Todos sentimos lo que sentimos, los niños también
Hay algunos padres que tienen la creencia -en muchos casos, absoluta- que, si quieren mucho a su hijo y lo educan bien, ha de estar y sentirse siempre feliz. Permanentemente. Así las cosas, a la menor señal de una cierta tristeza, suena la alarma y enseguida pasan a la acción.
En lugar de escucharlo, le interrogan, no paran de animarle, de aconsejarle y de intentar que le pase -¡ya!- este malestar.

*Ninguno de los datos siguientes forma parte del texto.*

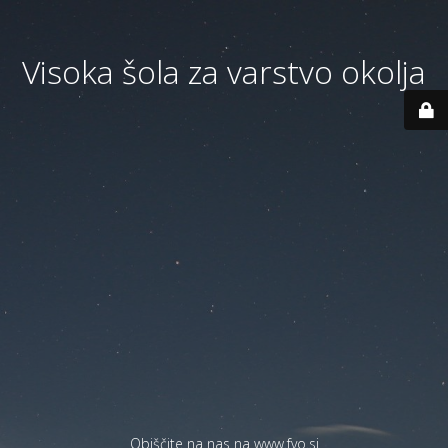
Visoka šola za varstvo okolja
Obiščite na nas na
www.fvo.si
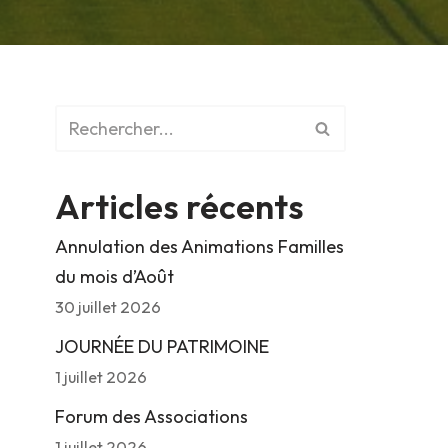
Articles récents
Annulation des Animations Familles
du mois d’Août
30 juillet 2026
JOURNÉE DU PATRIMOINE
1 juillet 2026
Forum des Associations
1 juillet 2026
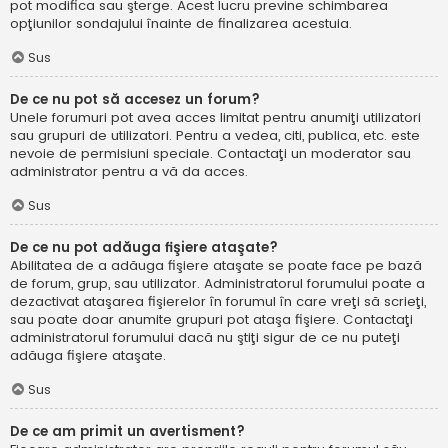
pot modifica sau şterge. Acest lucru previne schimbarea
opţiunilor sondajului înainte de finalizarea acestuia.
Sus
De ce nu pot să accesez un forum?
Unele forumuri pot avea acces limitat pentru anumiţi utilizatori
sau grupuri de utilizatori. Pentru a vedea, citi, publica, etc. este
nevoie de permisiuni speciale. Contactaţi un moderator sau
administrator pentru a vă da acces.
Sus
De ce nu pot adăuga fişiere ataşate?
Abilitatea de a adăuga fişiere ataşate se poate face pe bază
de forum, grup, sau utilizator. Administratorul forumului poate a
dezactivat ataşarea fişierelor în forumul în care vreţi să scrieţi,
sau poate doar anumite grupuri pot ataşa fişiere. Contactaţi
administratorul forumului dacă nu ştiţi sigur de ce nu puteţi
adăuga fişiere ataşate.
Sus
De ce am primit un avertisment?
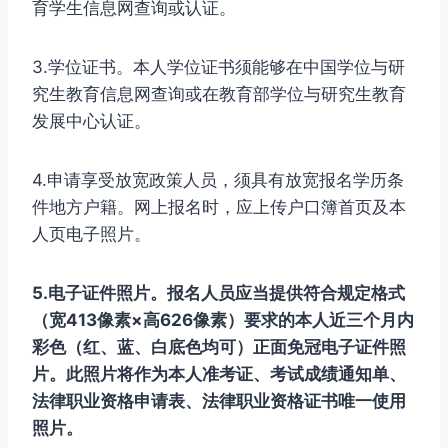
育学生信息网查询或认证。
3.学位证书。本人学位证书须能够在中国学位与研
究生教育信息网查询或在教育部学位与研究生教育
发展中心认证。
4.申请享受放宽政策人员，须具有放宽报名学历条
件地方户籍。网上报名时，应上传户口簿首页及本
人页电子照片。
5.电子证件照片。报名人员应当提供符合规定格式
（宽413像素×高626像素）要求的本人近三个月内
彩色（红、蓝、白底色均可）正面免冠电子证件照
片。此照片将作为本人准考证、考试成绩通知单、
法律职业资格申请表、法律职业资格证书唯一使用
照片。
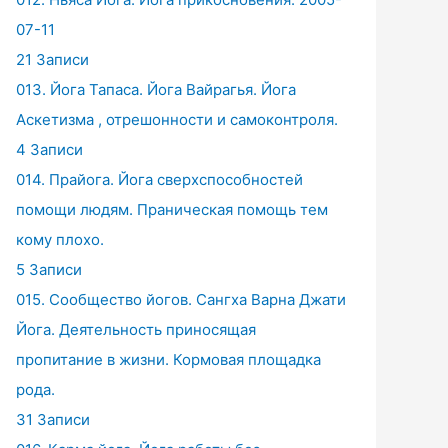
07-11
21 Записи
013. Йога Тапаса. Йога Вайрагья. Йога
Аскетизма , отрешонности и самоконтроля.
4 Записи
014. Прайога. Йога сверхспособностей
помощи людям. Праническая помощь тем
кому плохо.
5 Записи
015. Сообщество йогов. Сангха Варна Джати
Йога. Деятельность приносящая
пропитание в жизни. Кормовая площадка
рода.
31 Записи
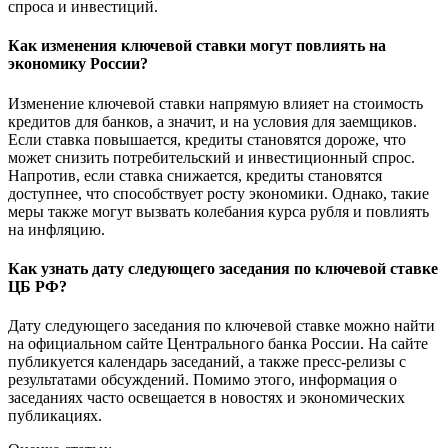
спроса и инвестиций.
Как изменения ключевой ставки могут повлиять на
экономику России?
Изменение ключевой ставки напрямую влияет на стоимость
кредитов для банков, а значит, и на условия для заемщиков.
Если ставка повышается, кредиты становятся дороже, что
может снизить потребительский и инвестиционный спрос.
Напротив, если ставка снижается, кредиты становятся
доступнее, что способствует росту экономики. Однако, такие
меры также могут вызвать колебания курса рубля и повлиять
на инфляцию.
Как узнать дату следующего заседания по ключевой ставке
ЦБ РФ?
Дату следующего заседания по ключевой ставке можно найти
на официальном сайте Центрального банка России. На сайте
публикуется календарь заседаний, а также пресс-релизы с
результатами обсуждений. Помимо этого, информация о
заседаниях часто освещается в новостях и экономических
публикациях.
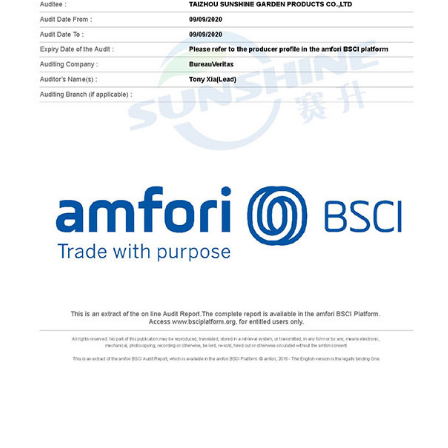
es resistente a condiciones climáticas como lluvia,
nieve y malas temperaturas. A diferencia de la
madera, el acero no se deforma, no se agrieta ni se
pudre, lo que lo convierte en una buena opción
para el almacenamiento a largo plazo. Bajo
mantenimiento: un cobertizo de acero requiere un
mantenimiento mínimo en comparación con los
cobertizos de madera. Si bien la madera debe
tratarse o volverse a pintar con regularidad para
evitar la putrefacción y las plagas, un cobertizo
Steel Cottage solo necesita una limpieza ocasional
para mantener su apariencia y función. Resistencia
a las plagas: Los cobertizos de acero no son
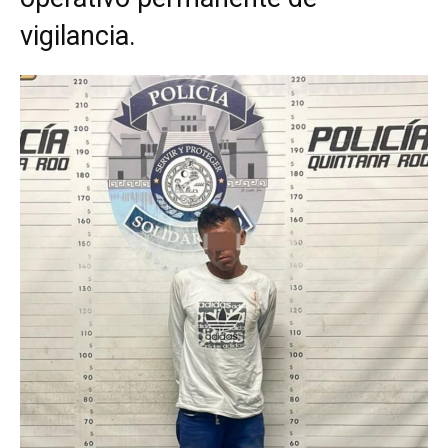
vigilancia.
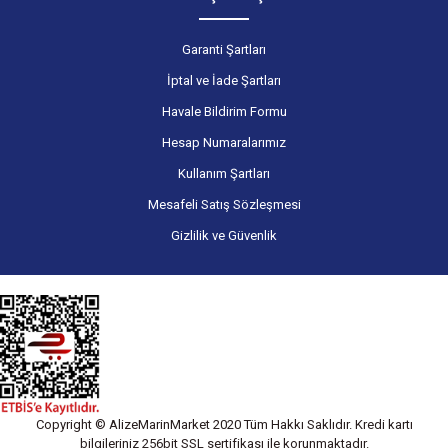
Garanti Şartları
İptal ve İade Şartları
Havale Bildirim Formu
Hesap Numaralarımız
Kullanım Şartları
Mesafeli Satış Sözleşmesi
Gizlilik ve Güvenlik
Copyright © AlizeMarinMarket 2020 Tüm Hakkı Saklıdır. Kredi kartı
bilgileriniz 256bit SSL sertifikası ile korunmaktadır.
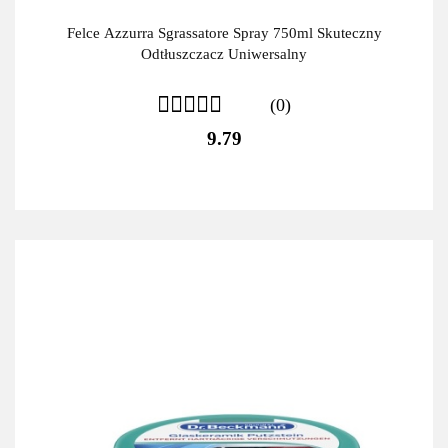
Felce Azzurra Sgrassatore Spray 750ml Skuteczny
Odtłuszczacz Uniwersalny
(0)
9.79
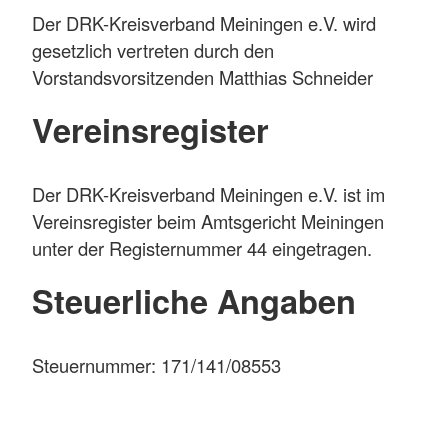
Der DRK-Kreisverband Meiningen e.V. wird
gesetzlich vertreten durch den
Vorstandsvorsitzenden Matthias Schneider
Vereinsregister
Der DRK-Kreisverband Meiningen e.V. ist im
Vereinsregister beim Amtsgericht Meiningen
unter der Registernummer 44 eingetragen.
Steuerliche Angaben
Steuernummer: 171/141/08553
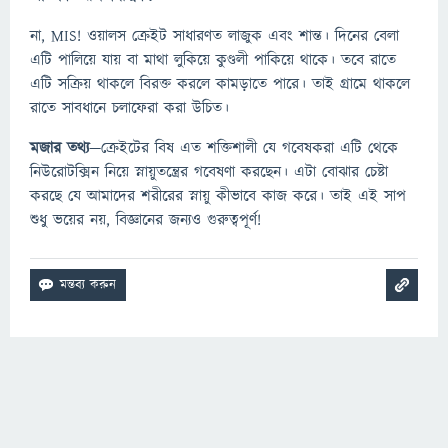
না, MIS! ওয়ালস ক্রেইট সাধারণত লাজুক এবং শান্ত। দিনের বেলা
এটি পালিয়ে যায় বা মাথা লুকিয়ে কুণ্ডলী পাকিয়ে থাকে। তবে রাতে
এটি সক্রিয় থাকলে বিরক্ত করলে কামড়াতে পারে। তাই গ্রামে থাকলে
রাতে সাবধানে চলাফেরা করা উচিত।
মজার তথ্য
—ক্রেইটের বিষ এত শক্তিশালী যে গবেষকরা এটি থেকে
নিউরোটক্সিন নিয়ে স্নায়ুতন্ত্রের গবেষণা করছেন। এটা বোঝার চেষ্টা
করছে যে আমাদের শরীরের স্নায়ু কীভাবে কাজ করে। তাই এই সাপ
শুধু ভয়ের নয়, বিজ্ঞানের জন্যও গুরুত্বপূর্ণ!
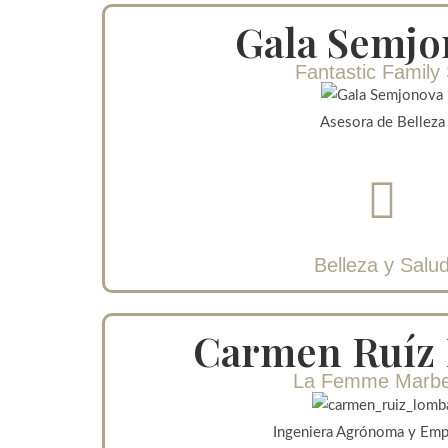
Gala Semjo
Fantastic Family
Asesora de Belleza
Belleza y Salu
Carmen Ruíz
La Femme Marbe
Ingeniera Agrónoma y Emp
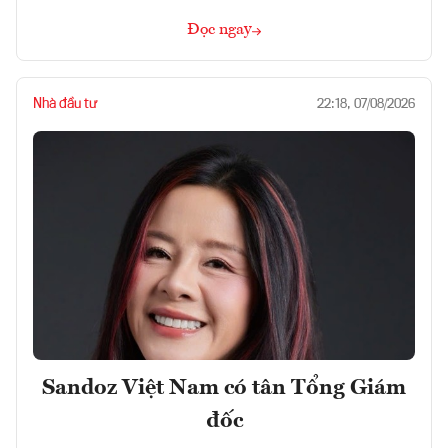
Đọc ngay
Nhà đầu tư
22:18, 07/08/2026
Sandoz Việt Nam có tân Tổng Giám
đốc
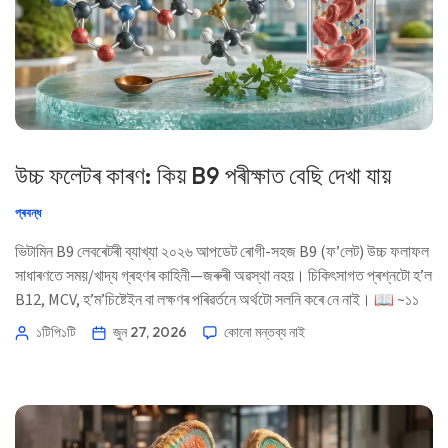
উচ্চ ফলেটৰ কাৰণ: কিয় B9 পৰীক্ষাত বেছি দেখা যায়
প্ৰবন্ধ
ভিটামিন B9 লেবৰেটৰী ব্যাখ্যা ২০২৬ আপডেট ৰোগী-সহজ B9 (ফ’লেট) উচ্চ ফলাফল
সাধাৰণতে সময়/খাদ্য গ্ৰহণৰ কাহিনী—জৰুৰী অৱস্থা নহয়। চিকিৎসাগত প্ৰশ্নটো হ’ল
B12, MCV, হ’ম’চিষ্টেইন বা লক্ষণৰ পৰিৱৰ্তনে অৰ্থটো সলনি কৰে নে নাই। 📖 ~১১
মিনিট 📅 ২৭ জুন, ২০২৬ 📝 প্ৰকাশিত: ২৭ জুন, ২০২৬ 🩺 চিকিৎসাগতভাৱে
১টিপি১টি
জুন 27, 2026
কোনো মন্তব্য নাই
পৰ্যালোচিত: ২৭ জুন, ২০২৬ ✅ প্ৰমাণ-ভিত্তিক এই […]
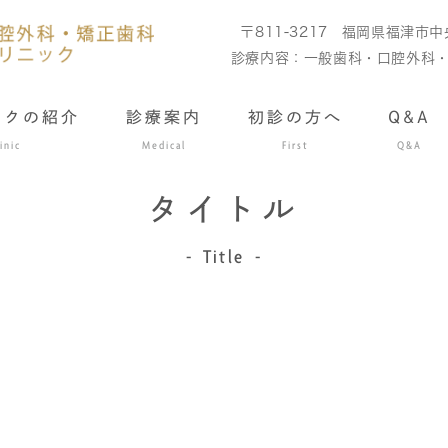
〒811-3217
福岡県福津市中央
診療内容：
一般歯科・口腔外科
ックの紹介
診療案内
初診の方へ
Q&A
inic
Medical
First
Q&A
タイトル
Title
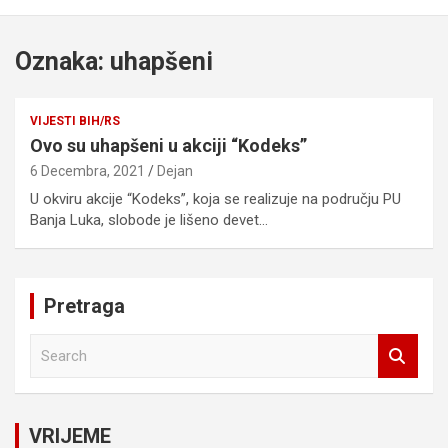
Oznaka:
uhapšeni
VIJESTI BIH/RS
Ovo su uhapšeni u akciji “Kodeks”
6 Decembra, 2021
Dejan
U okviru akcije “Kodeks”, koja se realizuje na području PU
Banja Luka, slobode je lišeno devet…
Pretraga
S
e
a
r
c
VRIJEME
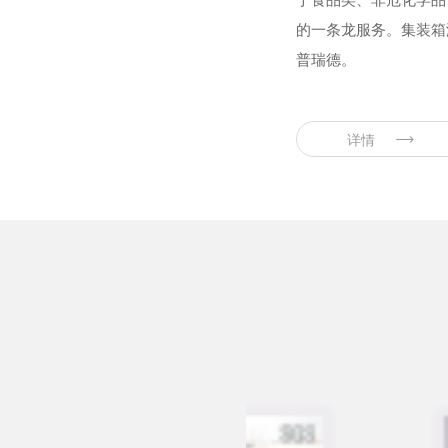
的一条龙服务。集装箱
普瑞德。
详情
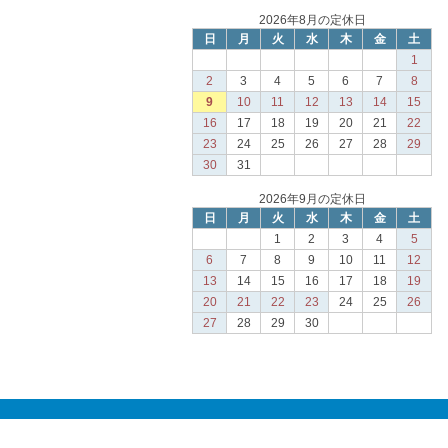
2026年8月の定休日
日
月
火
水
木
金
土
1
2
3
4
5
6
7
8
9
10
11
12
13
14
15
16
17
18
19
20
21
22
23
24
25
26
27
28
29
30
31
2026年9月の定休日
日
月
火
水
木
金
土
1
2
3
4
5
6
7
8
9
10
11
12
13
14
15
16
17
18
19
20
21
22
23
24
25
26
27
28
29
30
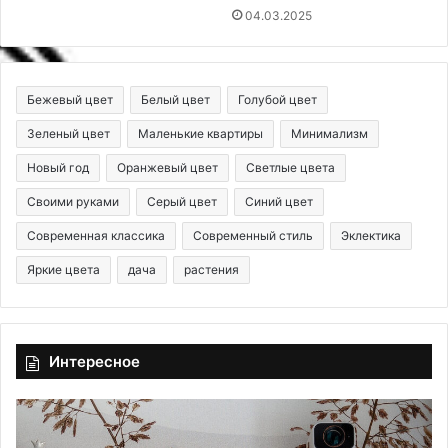
04.03.2025
Бежевый цвет
Белый цвет
Голубой цвет
Зеленый цвет
Маленькие квартиры
Минимализм
Новый год
Оранжевый цвет
Светлые цвета
Своими руками
Серый цвет
Синий цвет
Современная классика
Современный стиль
Эклектика
Яркие цвета
дача
растения
Интересное
К
С
а
т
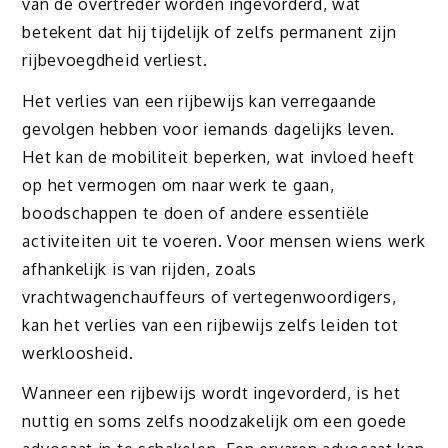
van de overtreder worden ingevorderd, wat
betekent dat hij tijdelijk of zelfs permanent zijn
rijbevoegdheid verliest.
Het verlies van een rijbewijs kan verregaande
gevolgen hebben voor iemands dagelijks leven.
Het kan de mobiliteit beperken, wat invloed heeft
op het vermogen om naar werk te gaan,
boodschappen te doen of andere essentiële
activiteiten uit te voeren. Voor mensen wiens werk
afhankelijk is van rijden, zoals
vrachtwagenchauffeurs of vertegenwoordigers,
kan het verlies van een rijbewijs zelfs leiden tot
werkloosheid.
Wanneer een rijbewijs wordt ingevorderd, is het
nuttig en soms zelfs noodzakelijk om een goede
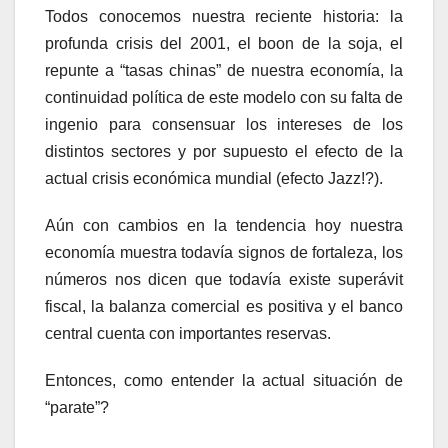
Todos conocemos nuestra reciente historia: la
profunda crisis del 2001, el boon de la soja, el
repunte a “tasas chinas” de nuestra economía, la
continuidad política de este modelo con su falta de
ingenio para consensuar los intereses de los
distintos sectores y por supuesto el efecto de la
actual crisis económica mundial (efecto Jazz!?).
Aún con cambios en la tendencia hoy nuestra
economía muestra todavía signos de fortaleza, los
números nos dicen que todavía existe superávit
fiscal, la balanza comercial es positiva y el banco
central cuenta con importantes reservas.
Entonces, como entender la actual situación de
“parate”?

Porque no hay ningún motivo -y si lo hay, ellos se lo resolverán- por el cual su hijo pueda sentirse triste o temeroso o preocupado o enfadado o lo que sea. No hay ninguna razón. Y es cierto. No hay ninguna razón racional.
Se olvidan, sin embargo, del conocido y sabio aforismo de Blaise Pascal: “el corazón tiene razones que la razón no entiende”. A pesar de todo, y desde su perspectiva lógico-híper protectora, el niño no puede sentirse así. Prohibido. Prohibido sentir lo que siente. Ah, y todo ello con la más buena y honorable de las intenciones…Claro que, como decía O. Wilde, “con las mejores intenciones a veces obtenemos los peores resultados”.
Imaginemos que nuestro hijo o hija llega de la escuela y, con cara compungida, nos empieza a enumerar los titulares de los grandes desastres del día. ¿Qué hacemos? ¿Dejamos que nos lo explique todo, nos ponemos un rato a su lado y lo escuchamos -¡hasta que termine!- con respetuoso y atento silencio?¿Actuamos así? Me temo que no. Pronto interrumpimos su relato y empezamos a intervenir. Pues cuando te digan eso, tú les dices…Y por qué te lo has dejado hacer… Ya le diré cuatro cosas a ese, ¡qué se ha creído!… Mañana mismo hablaré con la maestra… y más vale que no se entere tu padre, porque ya sabes cómo es… Deberías hacer esto, y esto otro… y ahora no llores… no deberías estar triste… Juega, distráete y no pienses más…Venga, vamos a comprar lo que tanto te gusta… Los valientes no lloran… En fin…
¿Cómo ayudar a un niño o niña en la gestión de sus emociones?
Pero en realidad ¿qué quería? ¿Qué necesitaba con más urgencia nuestro hijo en ese preciso momento? Muy poco. Necesitaba sólo alguien con quien compartir su indigesta carga emocional, necesitaba alguien que le ayudara a canalizar y serenar las aguas turbias de su mente. Y mientras tanto, los padres no hacían otra cosa que edificar muros de contención, muros que detuvieran al instante este goteo sentimental. Muros, sin embargo, que resultan absolutamente ineficaces e ineficientes, muros de cartón piedra, muros Port Aventura, muros que hacen subir aún más la fuerza y el nivel de las aguas… y que movilizan la gran riada de la incomprensión y de la soledad.
Esta situación es un buen ejemplo de cuando una pequeñez se transforma en un problema por culpa de una intervención innecesaria de los padres.
A menudo actuamos, nos precipitamos y, sin querer, empeoramos las cosas. La tristeza, como la alegría, la rabia, el placer, va y viene, porque forma parte de la condición humana. Y tenemos que entenderlo y aceptarlo así, con toda naturalidad. Si lo hubieran dejado un poco en paz, si nos hubiésemos limitado a hacerlo sentir acompañado, si al terminar de hablar le hubiésemos abrazado y le hubiésemos dicho cosas como: gracias por contármelo y confiar en mí. Te felicito por cómo lo estás llevando. Has sido muy valiente de explicármelo… la nube de la tristeza y del malestar, tal como ha venido, se hubiera ido. Poco a poco. Silenciosamente. Sin romper nada.